Sinon, pourquoi croyez-vous que la plupart des pays se sont confinés au printemps et se reconfinent aujourd’hui ? Contrairement à ce que disait Lénine, les capitalistes ne sont pas idiots au point de vendre la corde qui les pendra. Il vaut mieux, pour eux, perdre beaucoup que tout perdre.
Choisir de ne pas choisir
Seulement à l’Élysée, on choisit de ne pas choisir et on risque bientôt de finir comme le pauvre âne imaginé par Buridan. On peut toujours se payer de mots. On peut parler de couvre-feu, de confinement : quand le mot ne désigne plus la chose, en politique, on appelle ça de l’hypocrisie. Il y a tout de même quelque chose de paradoxal qu’Emmanuel Macron n’ait jamais employé le mot confinement lors de son discours de la mi-mars pour ce qui était vraiment un confinement alors qu’il l’a employé en octobre pour désigner ce qui est tout sauf un confinement.

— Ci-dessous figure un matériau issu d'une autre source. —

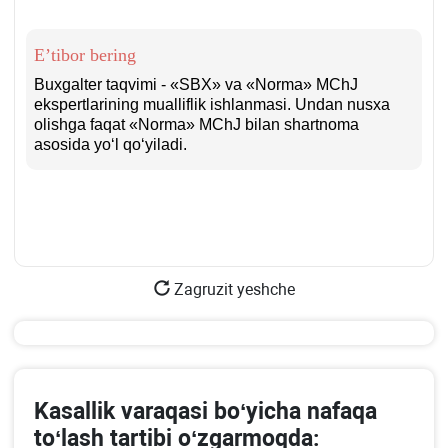
E’tibor bering
Buхgalter taqvimi - «SBX» va «Norma» MChJ
ekspertlarining mualliflik ishlanmasi. Undan nusхa
olishga faqat «Norma» MChJ bilan shartnoma
asosida yoʻl qoʻyiladi.
Zagruzit yeshche
Kasallik varaqasi boʻyicha nafaqa
toʻlash tartibi oʻzgarmoqda: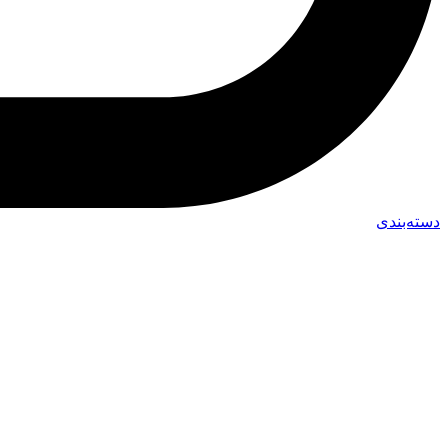
دسته‌بندی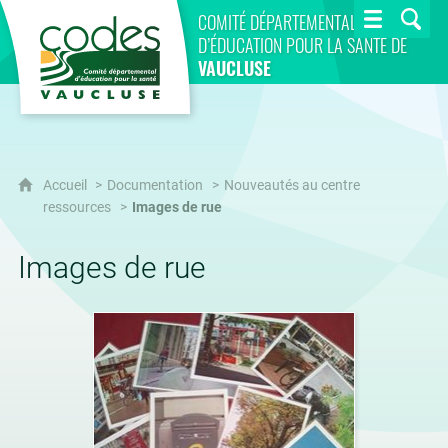
CoDES 84
COMITÉ DÉPARTEMENTAL
D’ÉDUCATION POUR LA SANTÉ DE
VAUCLUSE
Accueil
Documentation
Nouveautés au centre
ressources
Images de rue
Images de rue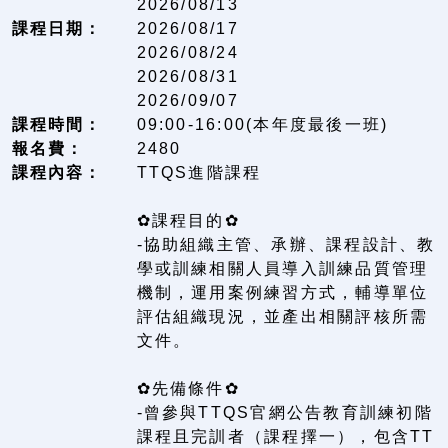
2026/08/13
課程日期：
2026/08/17
2026/08/24
2026/08/31
2026/09/07
課程時間：
09:00-16:00(本年度最後一班)
報名費：
2480
課程內容：
TTQS進階課程
✿課程目的✿
-協助組織主管、承辦、課程設計、教
學或訓練相關人員導入訓練品質管理
機制，運用案例練習方式，輔導單位
評估組織現況，並產出相關評核所需
文件。
✿先備條件✿
-曾參與TTQS官網公告教育訓練初階
課程且完訓者（課程擇一），包含TT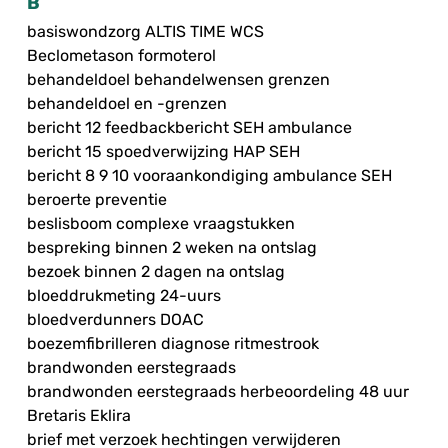
B
basiswondzorg ALTIS TIME WCS
Beclometason formoterol
behandeldoel behandelwensen grenzen
behandeldoel en -grenzen
bericht 12 feedbackbericht SEH ambulance
bericht 15 spoedverwijzing HAP SEH
bericht 8 9 10 vooraankondiging ambulance SEH
beroerte preventie
beslisboom complexe vraagstukken
bespreking binnen 2 weken na ontslag
bezoek binnen 2 dagen na ontslag
bloeddrukmeting 24-uurs
bloedverdunners DOAC
boezemfibrilleren diagnose ritmestrook
brandwonden eerstegraads
brandwonden eerstegraads herbeoordeling 48 uur
Bretaris Eklira
brief met verzoek hechtingen verwijderen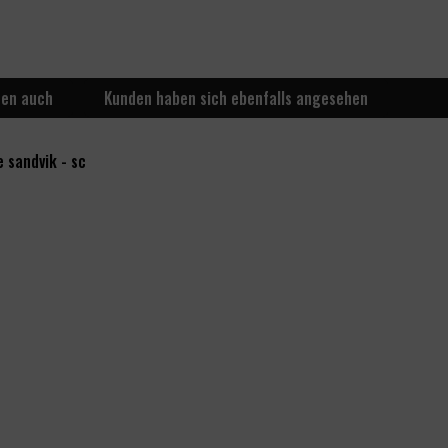
ten auch
Kunden haben sich ebenfalls angesehen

Disons que c’est plutôt une assignation à résidence pour les personnes âgées qui sont les plus vulnérables et pour les étudiants qui ne sont pas pour rien dans les clusters de la rentrée. Il y a deux jours, c’était encore des étudiants, ceux de l’école de police de Nîmes, qui montraient leur civisme et leur sens des responsabilités en ayant organisé une nouba du feu de dieu.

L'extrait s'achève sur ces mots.